If an individual can warn their group about danger, they might be able to overcome it. It seems that even a nematode worm will try to warn fellow creatures about threatening microbes like the bacterium P. aeruginosa, which can pass as a food source but will sicken the worms. Now researchers have shown that if a Caenorhabditis elegans worm encounters a P. aeruginosa pathogen, it can warn others. This work, which was reported in Cell, has also revealed some of the biological mechanisms underlying this behavior.
Previous research has shown that when P. aeruginosa sickens a C. elegans mother worm, that worm will signal to their offspring to avoid the bacterial pathogen for another four generations. If P. aeruginosa is ingested by a mother worm, their intestines also take up a bacterial RNA molecule called P11. The P11 RNA seems to stimulate germ line reproductive cells to signal to a worm neuron that's involved in behavior regulation. Changes to germ line cells pass this behavior down to future generations.
The same research group has found that adult worms can pass avoidance behavior on to other adults that didn't previously display that behavior. "We found that one worm can learn to avoid this pathogenic bacterium and if we grind up that worm, or even just use the media the worms are swimming in, and give that media or the crushed-worm lysate to naive worms, those worms now 'learn' to avoid the pathogen as well," explained senior study author Coleen Murphy, Ph.D., a Professor of Molecular Biology at Princeton University.

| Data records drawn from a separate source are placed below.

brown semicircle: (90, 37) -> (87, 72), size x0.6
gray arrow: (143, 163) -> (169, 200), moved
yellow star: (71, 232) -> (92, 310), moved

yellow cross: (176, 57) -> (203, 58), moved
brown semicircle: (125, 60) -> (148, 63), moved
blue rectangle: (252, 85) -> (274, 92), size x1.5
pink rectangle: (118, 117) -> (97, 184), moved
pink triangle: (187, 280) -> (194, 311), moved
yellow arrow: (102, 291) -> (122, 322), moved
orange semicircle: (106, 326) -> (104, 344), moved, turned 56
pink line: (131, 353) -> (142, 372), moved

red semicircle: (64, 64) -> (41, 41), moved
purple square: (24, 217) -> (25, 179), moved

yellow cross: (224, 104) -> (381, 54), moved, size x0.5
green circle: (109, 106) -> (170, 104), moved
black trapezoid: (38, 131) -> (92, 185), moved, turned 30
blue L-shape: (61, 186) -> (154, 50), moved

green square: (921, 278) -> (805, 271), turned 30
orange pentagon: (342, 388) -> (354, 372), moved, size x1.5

The Murphy lab wanted to know what signal was being passed on to other worms, which was altering their behavior. They discovered a genetic element called Cer1, which is a retrotransposon that can insert itself into DNA. When the researchers knocked down Cer1 expression in the germ line cells of worms, they stopped passing on the avoidance behavior to other adults or their offspring. Adult worms also had to have functional Cer1 to pick up the avoidance behavior.

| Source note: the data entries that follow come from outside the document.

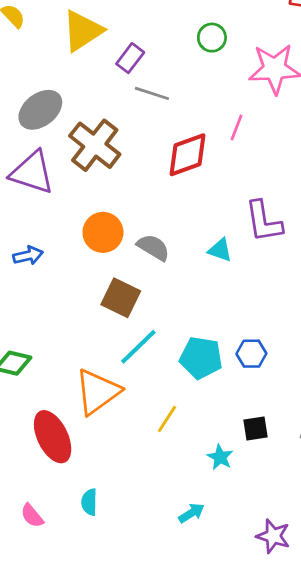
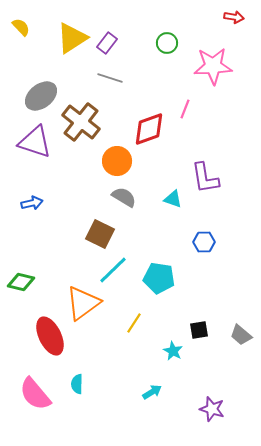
purple rectangle: (130, 58) -> (107, 43), moved
gray line: (152, 93) -> (110, 78), moved
orange circle: (103, 232) -> (117, 161), moved
blue hexagon: (251, 354) -> (204, 242), moved
pink semicircle: (32, 516) -> (35, 394), size x1.8

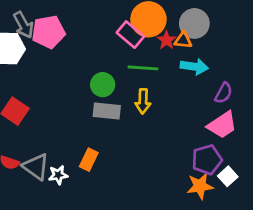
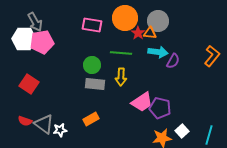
pink pentagon: (48, 32) -> (42, 42), moved
pink rectangle: (130, 35) -> (92, 25), moved, turned -30
purple semicircle: (224, 93) -> (173, 61), moved
pink trapezoid: (222, 125) -> (142, 102), moved
orange rectangle: (89, 160) -> (91, 119), moved, turned 35
purple pentagon: (207, 160) -> (160, 108), moved, turned 30

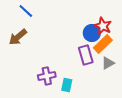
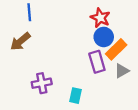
blue line: (26, 11) -> (29, 12), turned 42
red star: (103, 26) -> (100, 18), moved
purple cross: (47, 76) -> (42, 83), moved

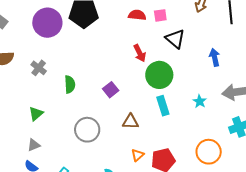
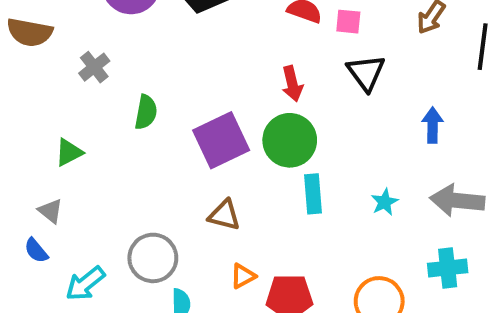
green circle: (159, 75) -> (290, 140), moved
purple square: (111, 90) -> (221, 140), size x1.8
brown triangle: (131, 122) -> (224, 215), moved
gray circle: (87, 130) -> (153, 258), moved
gray triangle: (34, 145) -> (50, 211), turned 48

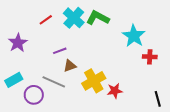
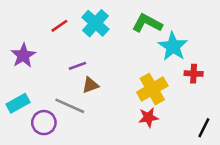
green L-shape: (98, 18) -> (147, 23), moved
yellow cross: (94, 81) -> (152, 89), moved
black line: (158, 99) -> (204, 128), turned 42

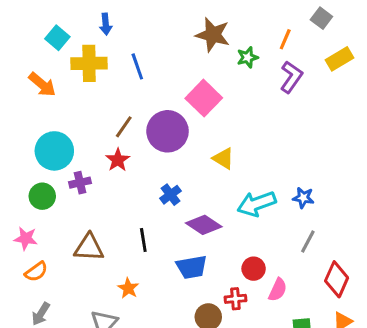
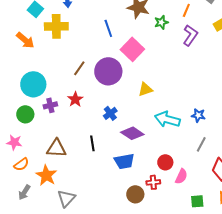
blue line: (137, 66) -> (108, 28), moved
yellow triangle: (223, 158) -> (145, 89), turned -49
red star: (118, 160) -> (75, 99), moved
cyan arrow: (257, 204) -> (167, 119), turned 35
orange star: (128, 288) -> (46, 175), moved, size x1.5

There are even two wild strains of worms that lack Cer1, and can't teach other worms to avoid the bacterial pathogen.
Cer1 can form particles that move it to different tissues, or from one animal to another, explained Murphy.
"We think that Cer1 may give worms an advantage in their battle with pathogens, even though acquiring Cer1 in its genome can be deleterious for the worm under non-pathogenic conditions," said Murphy.